Rail, transit near affordable housing, and carbon emission programs would get a funding boost in a House transportation panel’s portion of Democrats’ $3.5 trillion tax and social policy bill.
The legislation would address many Democratic climate priorities, with $10 billion for high-speed rail and $4 billion to lower transportation greenhouse gas emissions, according to a summary the House Transportation and Infrastructure Committee released Friday. The panel will consider the proposal Tuesday.
The Transportation panel’s bill can increase the deficit by no more than $60 billion between fiscal 2022 and 2031 under the framework House Democrats are following.
The funding would be in addition to the money included in the Senate infrastructure bill (H.R. 3684). Some lawmakers agreed that provisions cut from the infrastructure bill wouldn’t be added to Democrats’ separate spending package, and it’s yet to be determined how this legislation will affect that agreement. Democrats have said they were working to create programs in this legislation that wouldn’t overlap with the infrastructure bill.

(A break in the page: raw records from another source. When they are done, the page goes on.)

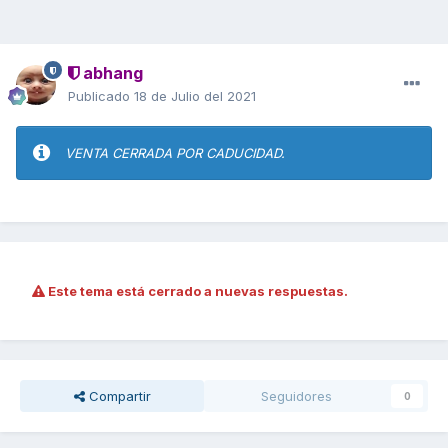
abhang
Publicado
18 de Julio del 2021
VENTA CERRADA POR CADUCIDAD.
Este tema está cerrado a nuevas respuestas.
Compartir
Seguidores
0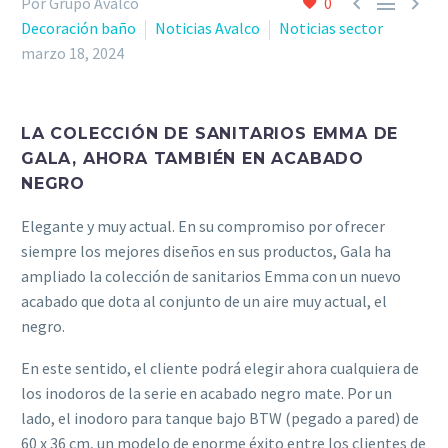



Por Grupo Avalco
0
Decoración baño
Noticias Avalco
Noticias sector
marzo 18, 2024
LA COLECCI
Ó
N DE SANITARIOS EMMA DE
GALA, AHORA TAMBI
É
N EN ACABADO
NEGRO
Elegante y muy actual. En su compromiso por ofrecer
siempre los mejores diseños en sus productos, Gala ha
ampliado la colección de sanitarios Emma con un nuevo
acabado que dota al conjunto de un aire muy actual, el
negro.
En este sentido, el cliente podrá elegir ahora cualquiera de
los inodoros de la serie en acabado negro mate. Por un
lado, el inodoro para tanque bajo BTW (pegado a pared) de
60 x 36 cm, un modelo de enorme éxito entre los clientes de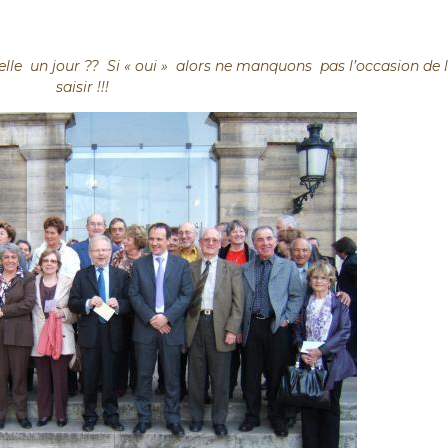
elle
un jour ??
Si « oui »
alors ne manquons
pas l’occasion de 
saisir !!!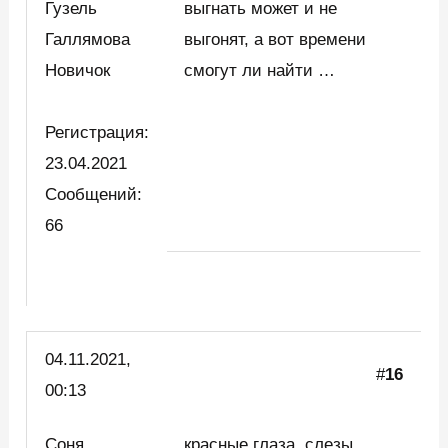
Гузель
выгнать может и не
Галлямова
выгонят, а вот времени
Новичок
смогут ли найти …
Регистрация:
23.04.2021
Сообщений:
66
04.11.2021,
#
16
00:13
Соня
красные глаза, слезы,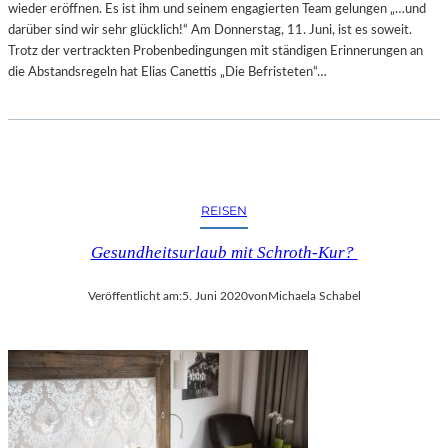
wieder eröffnen. Es ist ihm und seinem engagierten Team gelungen „…und
darüber sind wir sehr glücklich!“ Am Donnerstag, 11. Juni, ist es soweit.
Trotz der vertrackten Probenbedingungen mit ständigen Erinnerungen an
die Abstandsregeln hat Elias Canettis „Die Befristeten“…
REISEN
Gesundheitsurlaub mit Schroth-Kur?
Veröffentlicht am:
5. Juni 2020
von
Michaela Schabel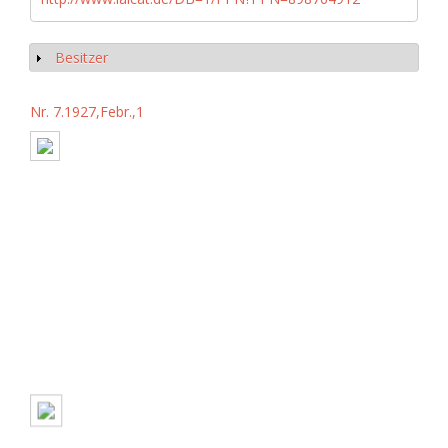
Besitzer
Show
Nr. 7.1927,Febr.,1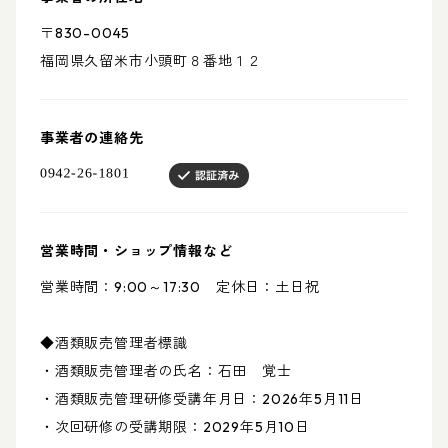
〒830-0045
福岡県久留米市小頭町８番地１２
事業者の連絡先
営業時間・ショップ情報など
営業時間：9:00～17:30 定休日：土日祝
◆酒類販売管理者標識
・酒類販売管理者の氏名：石田 覚士
・酒類販売管理研修受講年月日：2026年5月11日
・次回研修の受講期限：2029年5月10日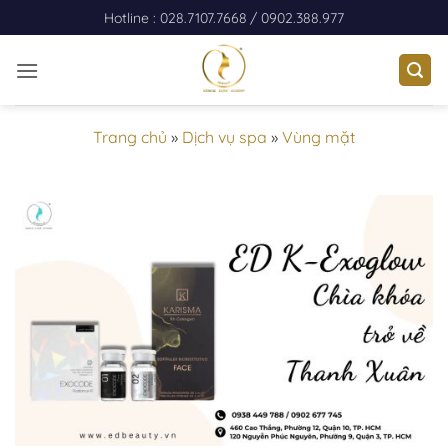
Skip
Hotline : 028.7107.7668
/ 0902.388.977
to
content
Trang chủ
»
Dịch vụ spa
»
Vùng mặt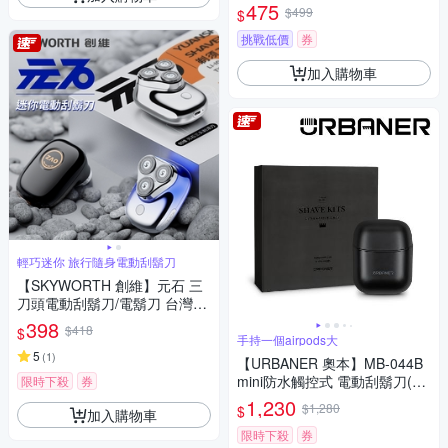
475
$499
$
挑戰低價
券
加入購物車
輕巧迷你 旅行隨身電動刮鬍刀
【SKYWORTH 創維】元石 三
刀頭電動刮鬍刀/電鬍刀 台灣公
司貨(充電式/IPX7防水/全機水
398
$418
$
洗/磁吸刀頭)
手持一個airpods大
5
(
1
)
【URBANER 奧本】MB-044B
mini防水觸控式 電動刮鬍刀(口
限時下殺
券
袋電刮鬍刀/電鬍刀/刮鬍刀)
1,230
$1,280
$
加入購物車
限時下殺
券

“I didn’t sign that agreement,” House Transportation and Infrastructure Chair Peter DeFazio (D-Ore.) said in August. “We are working with the White House to see if there are ways around it,” he said, adding that he was looking into creating new, different programs so “it’s not double-dipping.”
The bill includes $10 billion for grants for new transit routes and expanded services in low-income and disadvantaged areas. The proposal is similar to a bicameral bill introduced Friday to connect housing and transit, which the sponsors were pushing to include in reconciliation.
House and Senate Democrats had been pushing for the package to include at least $30 billion for transit, pitching it as a means to boost climate and provide more equitable transportation.
The bill includes nearly $4 billion in competitive grants to reconnect communities divided by infrastructure barriers. It also proposes $6 billion for local surface transportation projects appropriated to the transportation secretary. The bill doesn’t specify how those funds would be allocated.
Sectors across transportation would get additional funding under the reconciliation package, and the panel incorporated language that would allow for climate reduction projects to get a boost.
For aviation, the bill would provide $1 billion to support projects that develop low-emission technologies or sustainable fuels, as well as $6 million for the Federal Aviation Administration to adopt a system from the International Civil Aviation Organization to lower international carbon emissions. The proposal comes shortly after the White House announced Thursday its goal to reduce aviation emissions 20% by 2030.
Lawmakers and lobbyists were pushing for more high-speed rail funding in the reconciliation package after not securing more designated money in the infrastructure bill, arguing that it is a greener way to travel. In the panel’s bill, $10 billion would go to high-speed rail corridors and $150 million would support additional federal funding for railroad infrastructure development.
The bill also includes $2.5 billion for projects to help with the supply chain, reduce port congestion—a growing concern during the pandemic— and lower ports’ impact on the environment. Democratic Sens. Gary Peters (Mich.) and Maria Cantwell (Wash.) sent a letter this week to congressional leaders asking for at least $2.5 billion to address port congestion in the reconciliation bill.